A call to arms for music positivity

Do you remember your first concert?

I don’t just mean the first time you saw live music. I mean the first time you saw a performer live and the music hit so hard that the world outside of that venue ceased to exist—when the strangers around you became brethren, forever tied to that special, inimitable concert experience.

I remember mine.

It happened on a particularly stormy night in 2009, when the rain fell like megaton bombs and the oncoming thunderstorm gave an exciting, apocalyptic quality to the performance.

I traveled to the deliciously macabre halls of the Masquerade to see electronic guru Dan Deacon and his eclectic 14-piece ensemble during the tour for his glitchy opus “Bromst.”

For those uninitiated with Deacon’s live reputation, he is famous for inciting dance contests, human tunnels, and various audience participation activities that force attendees to drop any pretensions and unlock their goofiest, most childlike selves.

There was one particular moment when I locked both my hands with complete strangers as we let our limbs loose in body spasms, which vaguely resembled dance moves.
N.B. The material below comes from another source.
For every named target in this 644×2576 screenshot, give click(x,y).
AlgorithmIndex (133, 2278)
There was no fear of judgment, no self-consciousness and no anxiety about opening the most vulnerable, zany side of myself to these individuals, who I had never met before and would probably never meet again.
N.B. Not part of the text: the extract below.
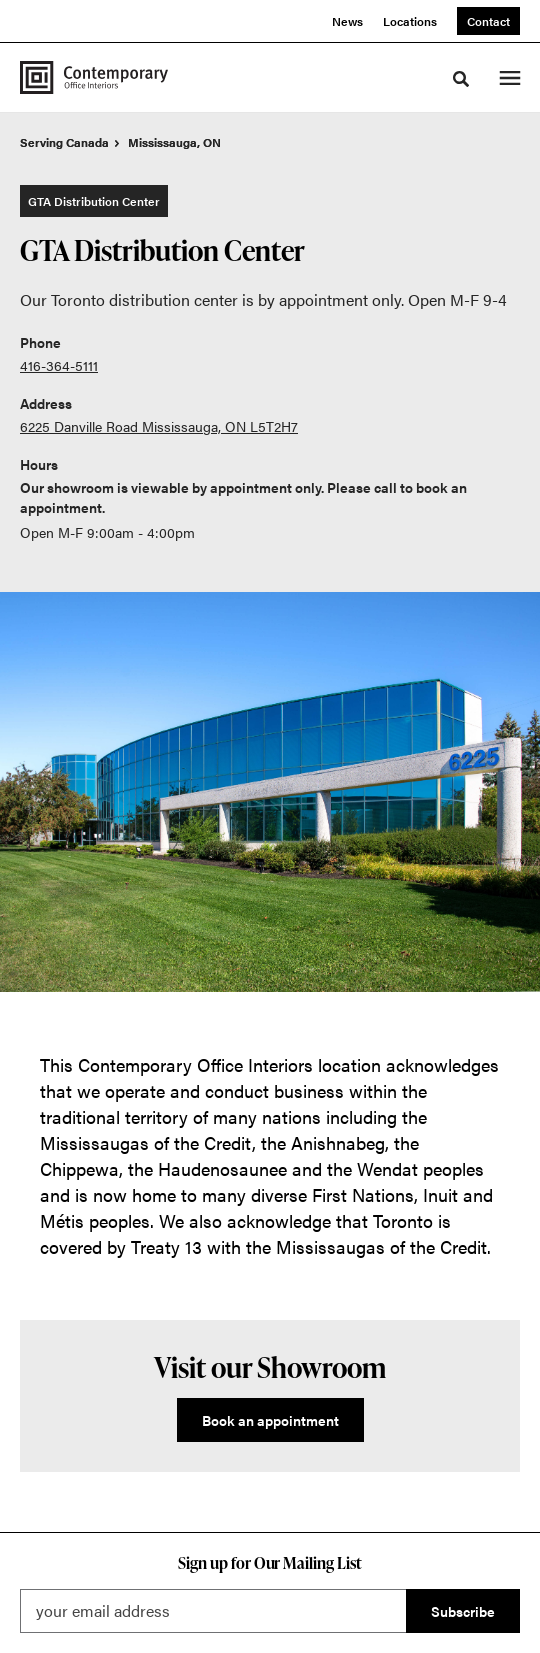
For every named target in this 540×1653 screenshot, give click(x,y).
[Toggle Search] (461, 79)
In that moment, as the thunder was pounding the venue, I thought to myself, “this is it. This is how powerful music can really be. If I was ever to get fried by lightning, I would want it to happen here.”

That frenzied union is not limited to oddball electronic shows. Music has been the glue that has connected disparate groups of people for hundreds of thousands of years.

Atlanta, especially, is a melting pot of genres—from niche, avant-garde stylings to the most all-inclusive, mainstream sounds.

But I’ve noticed a disturbing trend in our city: fans using musical self-identification as a means to create divisions between people.

Obviously, music is subjective. Everyone knows artists that sound like daggers to their eardrums; but that doesn’t give justification for shaming others for their music tastes. Someone discovering themself through a clever combination of pleasing tones and frequencies is a beautiful moment that should be celebrated—no matter the artist.

Ultimately, the genre through which someone finds themself is unimportant.

I’ve been in mosh pits where I’ve been punched in the face and knocked down to the ground, only to have my attacker reach out a hand to further the harmonious violence.

I’ve been in hushed concert halls where the only way the audience could relate their satisfactions was through the display of stupid grins plastered on their faces. The sounds are different, but the feeling is the same.

Music is not a tool for breeding discord, manufacturing self-doubt and making someone feel insecure about their vehicle for self-discovery.

As you find yourself branching out to meet more and more Atlanta music nerds that display their pride through a variety of different bands, remember your first concert experience. Remember those strange faces that suddenly became familiar, merely by sharing that brief concert experience.

Above all, remember to spread that positivity among all those who like you—and like me—have a reverent love of music.